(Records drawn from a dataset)
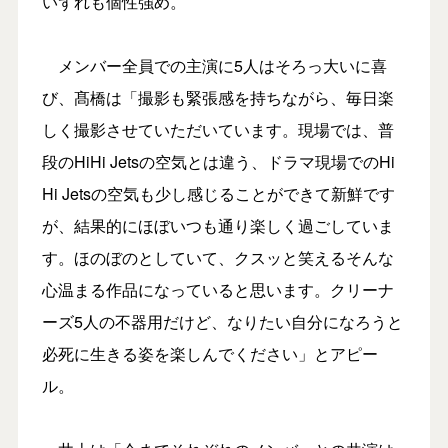
いずれも個性強め。
メンバー全員での主演に5人はそろっ大いに喜
び、髙橋は「撮影も緊張感を持ちながら、毎日楽
しく撮影させていただいています。現場では、普
段のHiHi Jetsの空気とは違う、ドラマ現場でのHi
Hi Jetsの空気も少し感じることができて新鮮です
が、結果的にほぼいつも通り楽しく過ごしていま
す。ほのぼのとしていて、クスッと笑えるそんな
心温まる作品になっていると思います。クリーナ
ーズ5人の不器用だけど、なりたい自分になろうと
必死に生きる姿を楽しんでください」とアピー
ル。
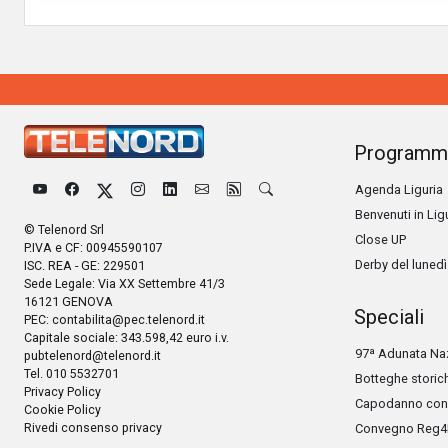
Programm
Agenda Liguria
Benvenuti in Lig
© Telenord Srl
Close UP
P.IVA e CF: 00945590107
Derby del lunedì
ISC. REA - GE: 229501
Sede Legale: Via XX Settembre 41/3
16121 GENOVA
Speciali
PEC:
contabilita@pec.telenord.it
Capitale sociale: 343.598,42 euro i.v.
97ª Adunata Naz
pubtelenord@telenord.it
Tel. 010 5532701
Botteghe storic
Privacy Policy
Capodanno con 
Cookie Policy
Rivedi consenso privacy
Convegno Reg4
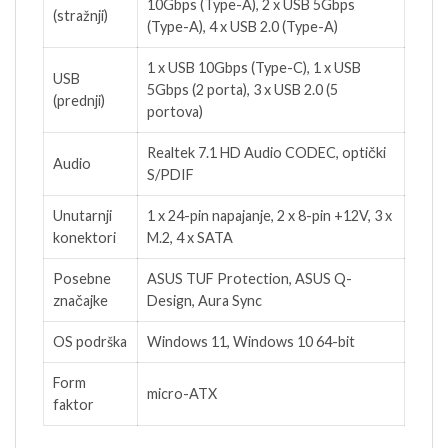
10Gbps (Type-A), 2 x USB 5Gbps
(stražnji)
(Type-A), 4 x USB 2.0 (Type-A)
1 x USB 10Gbps (Type-C), 1 x USB
USB
5Gbps (2 porta), 3 x USB 2.0 (5
(prednji)
portova)
Realtek 7.1 HD Audio CODEC, optički
Audio
S/PDIF
Unutarnji
1 x 24-pin napajanje, 2 x 8-pin +12V, 3 x
konektori
M.2, 4 x SATA
Posebne
ASUS TUF Protection, ASUS Q-
značajke
Design, Aura Sync
OS podrška
Windows 11, Windows 10 64-bit
Form
micro-ATX
faktor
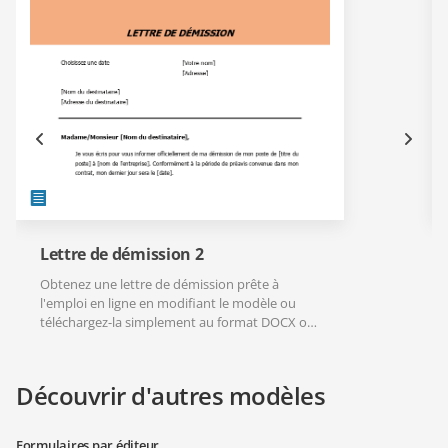
Lettre de démission 2
Obtenez une lettre de démission prête à
l'emploi en ligne en modifiant le modèle ou
téléchargez-la simplement au format DOCX ou
PDF.
Découvrir d'autres modèles
Formulaires par éditeur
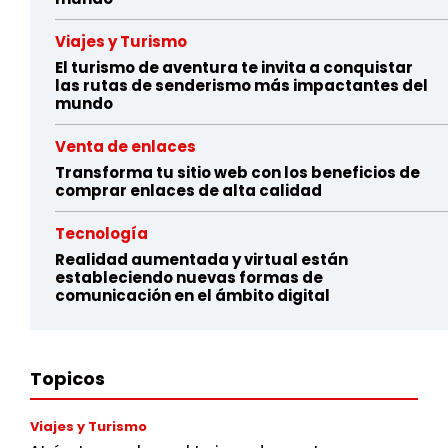
Viajes y Turismo
El turismo de aventura te invita a conquistar
las rutas de senderismo más impactantes del
mundo
Venta de enlaces
Transforma tu sitio web con los beneficios de
comprar enlaces de alta calidad
Tecnología
Realidad aumentada y virtual están
estableciendo nuevas formas de
comunicación en el ámbito digital
Topicos
Viajes y Turismo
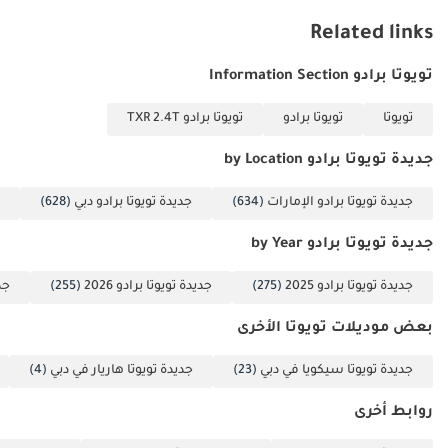
السيارات والبحث عن
Related links
سيارتكم المُرادة. ------
-------------------------------
تويوتا برادو Information Section
-------------------------------
تويوتا
تويوتا برادو
تويوتا برادو TXR 2.4T
----------- لمزيد من
التفاصيل، يُرجى
جديدة تويوتا برادو by Location
التواصل مع السيد
نعمان على الرقم ------
جديدة تويوتا برادو الإمارات
(634)
جديدة تويوتا برادو دبي
(628)
-------------------------------
جديدة تويوتا برادو by Year
-------------------------------
----------- العنوان: دبي،
جديدة تويوتا برادو 2025
(275)
جديدة تويوتا برادو 2026
(255)
جدي
العوير، المنطقة الحرة
دوكامز، سوق
بعض موديلات تويوتا الأخرى
السيارات
جديدة تويوتا سيكويا في دبي
(23)
جديدة تويوتا هاريار في دبي
(4)
المستعملة، صالات
العرض رقم 120، 121،
روابط أخرى
122، 138، 139، 392، 8.
"الأسعار قابلة للتغيير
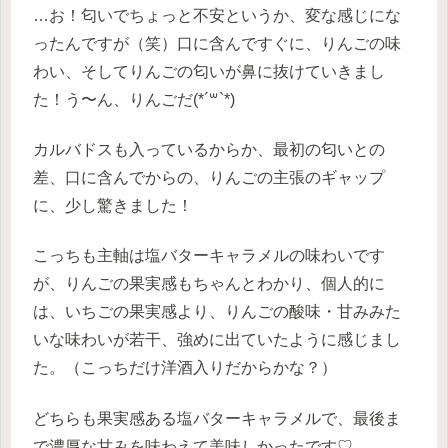
…お！匂いでちょっと不安というか、変な感じにな
ったんですが（笑）口に含んですぐに、りんごの味
わい、そしてりんごの匂いが鼻に抜けていきまし
た！う〜ん、りんごだ(*´꒳`*)
カルバドスも入っているからか、最初の匂いとの
差、口に含んでからの、りんごの主張のギャップ
に、少し驚きました！
こっちも主軸は塩バターキャラメルの味わいです
が、りんごの果実感もちゃんとわかり、個人的に
は、いちごの果実感より、りんごの酸味・甘みみた
いな味わいが若干、強めに出ていたように感じまし
た。（こっちだけ洋酒入りだからかな？）
どちらも果実感ある塩バターキャラメルで、最後ま
で濃厚な甘みを味わえて美味しかったです♡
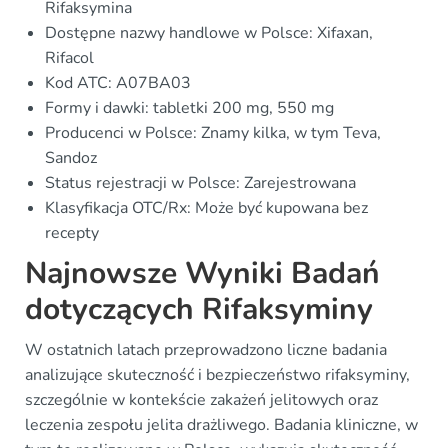
Rifaksymina
Dostępne nazwy handlowe w Polsce: Xifaxan,
Rifacol
Kod ATC: A07BA03
Formy i dawki: tabletki 200 mg, 550 mg
Producenci w Polsce: Znamy kilka, w tym Teva,
Sandoz
Status rejestracji w Polsce: Zarejestrowana
Klasyfikacja OTC/Rx: Może być kupowana bez
recepty
Najnowsze Wyniki Badań
dotyczących Rifaksyminy
W ostatnich latach przeprowadzono liczne badania
analizujące skuteczność i bezpieczeństwo rifaksyminy,
szczególnie w kontekście zakażeń jelitowych oraz
leczenia zespołu jelita drażliwego. Badania kliniczne, w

◆ Work task ◆
Reproduce, word for word, only the lines in the records above from the line with "----------- لمزيد من" through the line with "dotyczących Rifaksyminy", including both ends; omit the pictures.

◆ Problem solution ◆
----------- لمزيد من
التفاصيل، يُرجى
جديدة تويوتا برادو by Location
التواصل مع السيد
نعمان على الرقم ------
جديدة تويوتا برادو الإمارات
(634)
جديدة تويوتا برادو دبي
(628)
-------------------------------
جديدة تويوتا برادو by Year
-------------------------------
----------- العنوان: دبي،
جديدة تويوتا برادو 2025
(275)
جديدة تويوتا برادو 2026
(255)
جدي
العوير، المنطقة الحرة
دوكامز، سوق
بعض موديلات تويوتا الأخرى
السيارات
جديدة تويوتا سيكويا في دبي
(23)
جديدة تويوتا هاريار في دبي
(4)
المستعملة، صالات
العرض رقم 120، 121،
روابط أخرى
122، 138، 139، 392، 8.
"الأسعار قابلة للتغيير
…お！匂いでちょっと不安というか、変な感じにな
ったんですが（笑）口に含んですぐに、りんごの味
わい、そしてりんごの匂いが鼻に抜けていきまし
た！う〜ん、りんごだ(*´꒳`*)
カルバドスも入っているからか、最初の匂いとの
差、口に含んでからの、りんごの主張のギャップ
に、少し驚きました！
こっちも主軸は塩バターキャラメルの味わいです
が、りんごの果実感もちゃんとわかり、個人的に
は、いちごの果実感より、りんごの酸味・甘みみた
いな味わいが若干、強めに出ていたように感じまし
た。（こっちだけ洋酒入りだからかな？）
どちらも果実感ある塩バターキャラメルで、最後ま
で濃厚な甘みを味わえて美味しかったです♡
Rifaksymina
Dostępne nazwy handlowe w Polsce: Xifaxan,
Rifacol
Kod ATC: A07BA03
Formy i dawki: tabletki 200 mg, 550 mg
Producenci w Polsce: Znamy kilka, w tym Teva,
Sandoz
Status rejestracji w Polsce: Zarejestrowana
Klasyfikacja OTC/Rx: Może być kupowana bez
recepty
Najnowsze Wyniki Badań
dotyczących Rifaksyminy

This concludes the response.